::: MATERIAL SHOWN :::

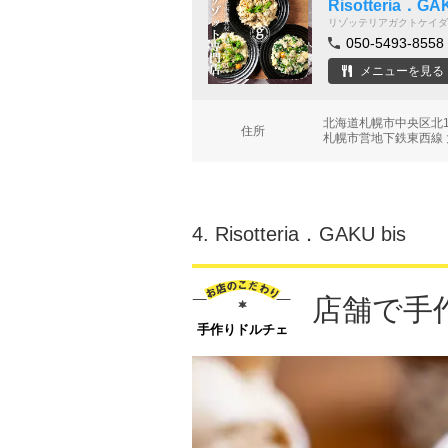
Risotteria．G
リゾッテリアガクトケイダ
050-5493-8558
メニューを見る
北海道札幌市中央区北
住所
札幌市営地下鉄東西線 
4.
Risotteria．GAKU bis
店舗で手
手作りドルチェ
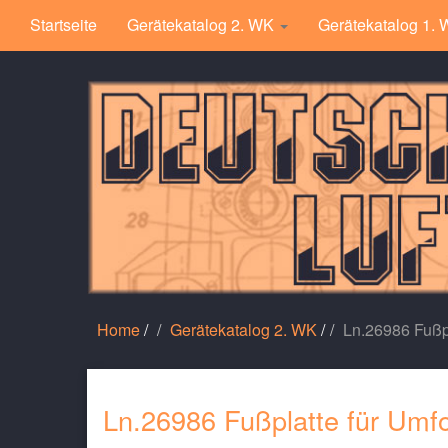
Startseite
Gerätekatalog 2. WK
Gerätekatalog 1.
Home
/
Gerätekatalog 2. WK
/
Ln.26986 Fußp
Ln.26986 Fußplatte für Um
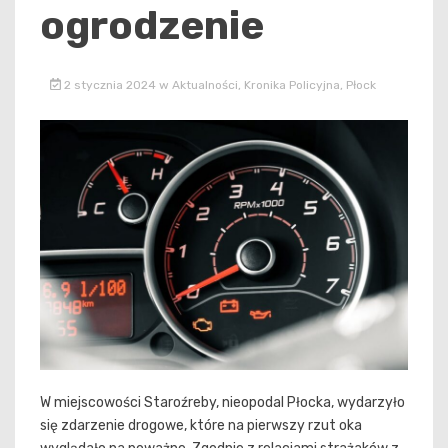
ogrodzenie
2 stycznia 2024
w
Aktualności
,
Kronika Policyjna
,
Płock
W miejscowości Staroźreby, nieopodal Płocka, wydarzyło
się zdarzenie drogowe, które na pierwszy rzut oka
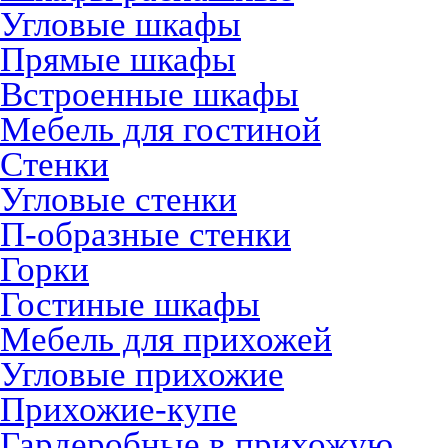
Угловые шкафы
Прямые шкафы
Встроенные шкафы
Мебель для гостиной
Стенки
Угловые стенки
П-образные стенки
Горки
Гостиные шкафы
Мебель для прихожей
Угловые прихожие
Прихожие-купе
Гардеробные в прихожую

:::

Everything from the line with "Угловые стенки" to the end of the listing above is to be set down exactly, both ends included.

FINISHED EXERCISE:
Угловые стенки
П-образные стенки
Горки
Гостиные шкафы
Мебель для прихожей
Угловые прихожие
Прихожие-купе
Гардеробные в прихожую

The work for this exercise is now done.